Les Orphée - Eric Metzger

Publié le par Madame Tassa

@tassadanslesmyriades

@tassadanslesmyriades

Résumé : 

Un jour, Louis, trentenaire à la vie monotone, achète un vieux téléphone dans une brocante. Une fois chez lui, alors qu’il s’amuse à le tester, Louis découvre que son nouvel appareil est en réalité une machine à téléphoner dans le passé. Grâce à celle-ci, il parvient à joindre son père, pourtant défunt depuis des années. Le téléphone pourra-t-il empêcher la disparition de ce dernier ? Un soir, Orphée décide de partir à la recherche d’Eurydice. Malheureusement, il ne connaît rien d’elle, ne sait pas du tout à quoi elle ressemble : elle est un fantasme impossible, une lumière au bout d’un couloir sans fin. Tout ce qu’il espère finalement, c’est qu’une fois dans ses bras, il trouvera enfin la paix. L’enfer d’Orphée, c’est la nuit, les soirées, l’alcool, les souvenirs. Il l’arpente, guidé par le fidèle Virgile, et dévore les cercles nocturnes les uns après les autres, remplis de nymphes et de démons : Eurydice où es-tu ? Louis et Orphée, le jour et la nuit, chacun poursuivant une chimère. Jusqu’où la folie peut-elle les conduire ? (Source : Google Books)

Aujourd'hui, je prends la plume et j'écris une chronique d'un livre que j'ai lu il y a quelques temps déjà mais je sentais que c'était aujourd'hui qu'il fallait le faire.

En effet, si j'ai choisi de lire Les Orphée d'Éric Metzger, c'est par l'intérêt du sujet du mythe d'Orphée qui m'avait amenée à prendre son livre parmi d'autres. Cette année universitaire, j'ai eu la chance de suivre le séminaire d'un musicologue, responsable de ma filière de master 2 recherche et qui m'a attribué la mention bien suite à l'écriture de mon dossier de recherche. Son cours tournait autour du mythe d'Orphée et de la figure d'Orphée dans l'opéra et plus particulièrement l'opéra de la Renaissance. Je ne suis aucunement musicienne encore moins musicologue, mais fouiller dans la littérature de l'époque au sujet d'Orphée cela a été tout aussi passionnant que le mythe faustien et la lecture de Goethe et Thomas Mann en cours de littérature et civilisation allemande, l'année précédente.

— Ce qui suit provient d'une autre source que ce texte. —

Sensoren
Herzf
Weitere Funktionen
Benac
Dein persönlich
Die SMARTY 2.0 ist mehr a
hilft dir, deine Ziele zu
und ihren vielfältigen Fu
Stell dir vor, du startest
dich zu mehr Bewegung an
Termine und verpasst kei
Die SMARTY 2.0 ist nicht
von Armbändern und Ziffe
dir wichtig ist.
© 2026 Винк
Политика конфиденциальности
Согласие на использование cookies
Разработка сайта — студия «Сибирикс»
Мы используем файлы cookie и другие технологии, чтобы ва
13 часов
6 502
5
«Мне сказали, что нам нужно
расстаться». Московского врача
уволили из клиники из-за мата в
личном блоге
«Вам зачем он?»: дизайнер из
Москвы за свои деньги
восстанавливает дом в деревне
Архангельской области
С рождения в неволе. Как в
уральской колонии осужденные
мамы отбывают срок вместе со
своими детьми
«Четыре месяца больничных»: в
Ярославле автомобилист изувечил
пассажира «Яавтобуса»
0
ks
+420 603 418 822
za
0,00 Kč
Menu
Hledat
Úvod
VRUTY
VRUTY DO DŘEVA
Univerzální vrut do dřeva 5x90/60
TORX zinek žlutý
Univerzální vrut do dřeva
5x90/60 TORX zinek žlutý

Si j'écris cette chronique, c'est pour brièvement rendre hommage à ce professeur de musicologie Xavier Bisaro, qui vient de mourir. Qu'il repose en paix.

Orphée dans le livre d'Éric Metzger, n'est pas la personne que vous croyez. C'est un type plutôt normal qui vit une vie banale de type lambda. Pourtant il a chez lui le jour un téléphone étrange qui lui permet d'appeler des numéros de téléphone du passé. Et là nuit il est autre. La nuit il est Orphée et il descend dans les Enfers des boîtes de nuit et des discothèques pour draguer de la nana. Il cherche son "Eurydice". Elle pourrait bien être cette femme- là ce soir-là, être une autre un autre soir encore.

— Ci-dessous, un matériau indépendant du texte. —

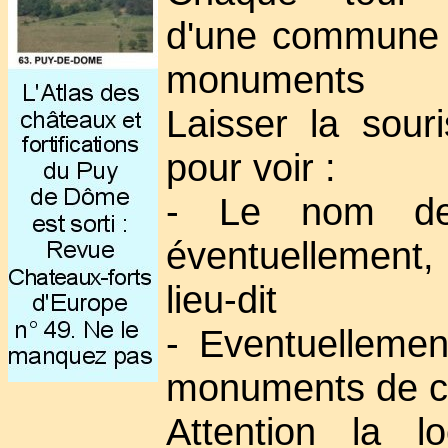
d'une commune 
monuments
Laisser la sour
pour voir :
- Le nom de
éventuellement
lieu-dit
- Eventuellement
monuments de 
Attention la lo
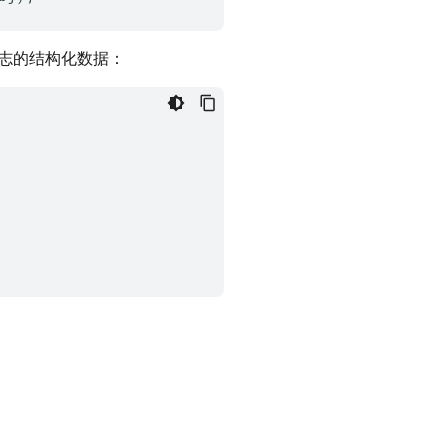
志的结构化数据：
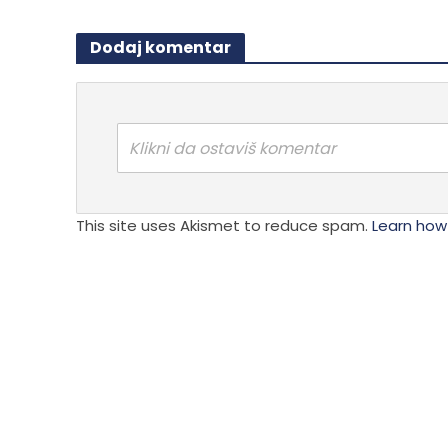
Dodaj komentar
Klikni da ostaviš komentar
This site uses Akismet to reduce spam.
Learn how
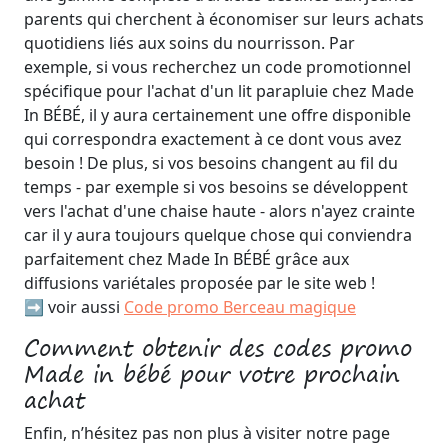
parents qui cherchent à économiser sur leurs achats
quotidiens liés aux soins du nourrisson. Par
exemple, si vous recherchez un code promotionnel
spécifique pour l'achat d'un lit parapluie chez Made
In BÉBÉ, il y aura certainement une offre disponible
qui correspondra exactement à ce dont vous avez
besoin ! De plus, si vos besoins changent au fil du
temps - par exemple si vos besoins se développent
vers l'achat d'une chaise haute - alors n'ayez crainte
car il y aura toujours quelque chose qui conviendra
parfaitement chez Made In BÉBÉ grâce aux
diffusions variétales proposée par le site web !
➡️ voir aussi
Code promo Berceau magique
Comment obtenir des codes promo
Made in bébé pour votre prochain
achat
Enfin, n’hésitez pas non plus à visiter notre page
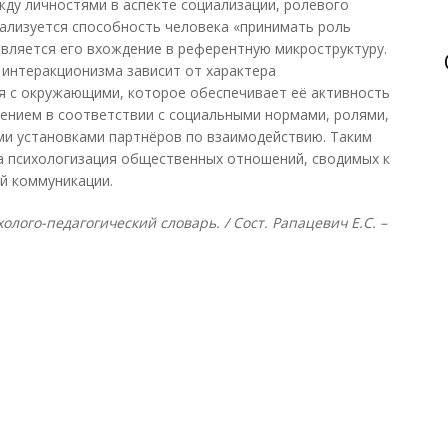
ду личностями в аспекте социализации, ролевого
еализуется способность человека «принимать роль
твляется его вхождение в референтную микроструктуру.
я интеракционизма зависит от характера
я с окружающими, которое обеспечивает её активность
ением в соответствии с социальными нормами, ролями,
и установками партнёров по взаимодействию. Таким
а психологизация общественных отношений, сводимых к
й коммуникации.
лого-педагогический словарь. / Сост. Рапацевич Е.С. –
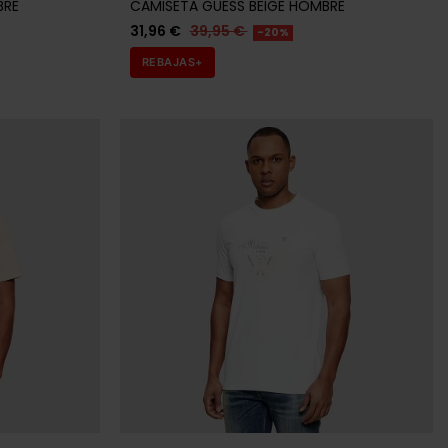
REBAJAS+
GUESS
BRE
CAMISETA GUESS BLANCA HOMBRE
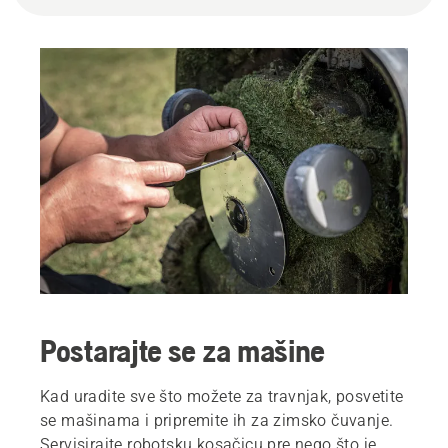
Postarajte se za mašine
Kad uradite sve što možete za travnjak, posvetite
se mašinama i pripremite ih za zimsko čuvanje.
Servisirajte robotsku kosačicu pre nego što je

Finalement, le roman est très court. En de rapides chapitres, l'auteur alterne entre la Vie nocturne d'un Orphée noctambule qui rencontre à la fois des Cerbère, des Charon (pas des chatons) et des dieux grecs divers et variés. Ils sont vigiles, chauffeurs de taxi ou amis simplement, et il alterne avec la vie normale d'un homme qui doit faire la paix avec son passé. Avec lui-même. Et donc, avec son père. Car au bout du fil, il appelle son papa. Décédé depuis un moment. À cause d'un problème cardiaque.

Cet homme, en fait, ne serait-ce pas lui véritablement son amour à "l'Eurydice" ? N'aurait-il pas voulu descendre en enfer pour le retrouver, lui dire de revenir sur Terre et de faire attention à sa santé, de ne pas divorcer et de rester un père comme les autres ? J'ai été extrêmement touchée par les parties de ce roman, pendues au téléphone. Les dialogues étaient justes et émouvants.

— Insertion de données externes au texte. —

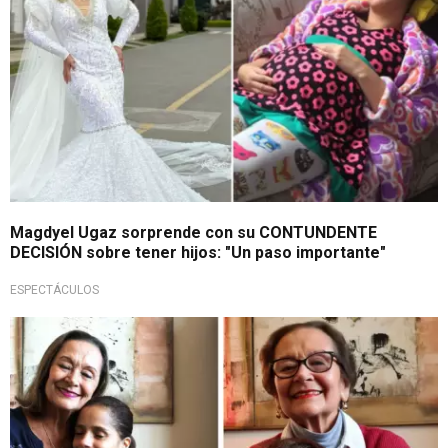
Magdyel Ugaz sorprende con su CONTUNDENTE
DECISIÓN sobre tener hijos: "Un paso importante"
ESPECTÁCULOS
¡La apoyan!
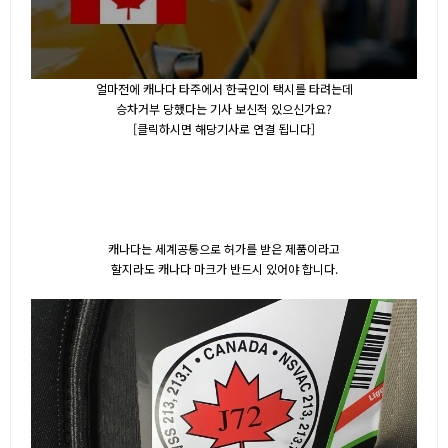
얼마전에 캐나다 타주에서 한국인이 택시를 타려는데
승차거부 당했다는 기사 보신적 있으신가요?
[클릭하시면 해당기사로 연결 됩니다]
캐나다는 세계공통으로 허가를 받은 제품이라고
할지라도 캐나다 마크가 반드시 있어야 합니다.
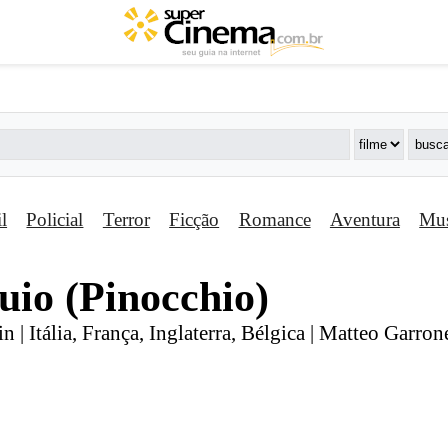
il
Policial
Terror
Ficção
Romance
Aventura
Mus
uio (Pinocchio)
n | Itália, França, Inglaterra, Bélgica | Matteo Garron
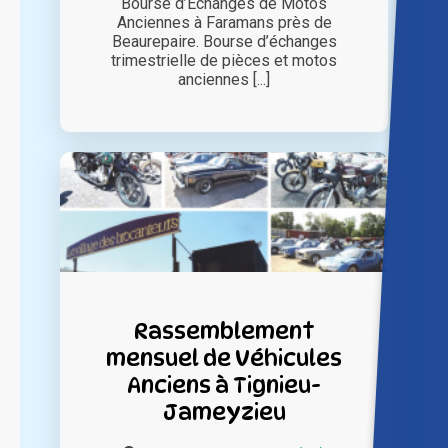
Bourse d’Echanges de Motos
Anciennes à Faramans près de
Beaurepaire. Bourse d’échanges
trimestrielle de pièces et motos
anciennes [...]
Rassemblement
mensuel de Véhicules
Anciens à Tignieu-
Jameyzieu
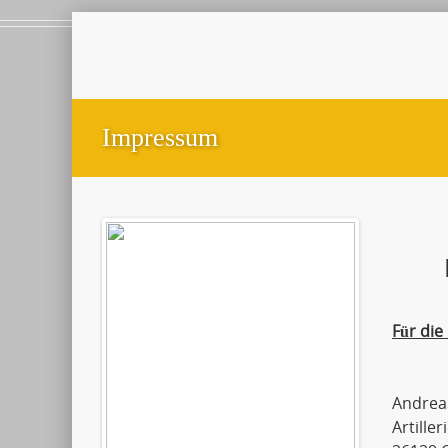
Impressum
Für die
Andreas
Artille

Le registre orphéique du roman est ensuite à l'appréciation du lecteur : soit il prend cet homme pour un désespéré moderne, pressé par la société de trouver celle qui fera qu'il ne connaîtra plus la solitude, soit il prend cet homme pour un double, quelqu'un de névrosé, plutôt inadapté à la vie sociale moderne... ou bien est-il les deux, justement ?

On connaît tous un Orphée ou deux. Et chacun descend dans ses propres enfers pour y trouver une réponse à la fin. Que ce téléphone en soit une. Oui. Et que l'amour délivre et résolve une issue, c'est toujours le moteur de l'être humain.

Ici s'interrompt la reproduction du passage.